(Saved entries)
--- START ---

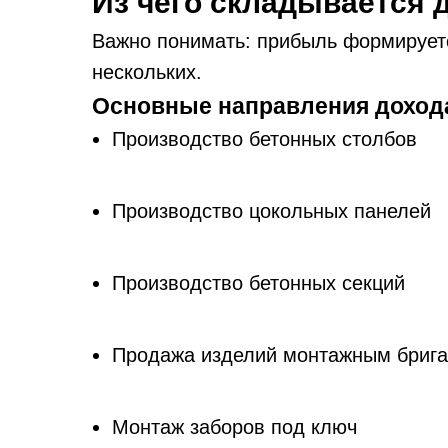
Из чего складывается 
Важно понимать: прибыль формируется
нескольких.
Основные направления доход
Производство бетонных столбов
Производство цокольных панелей
Производство бетонных секций
Продажа изделий монтажным бриг
Монтаж заборов под ключ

--- END ---

> **DIRECTIONS FOR THIS TASK**:
From the data above, show each line that contains "бетонных".

> **SOLVED PROBLEM**:
Производство бетонных столбов
Производство бетонных секций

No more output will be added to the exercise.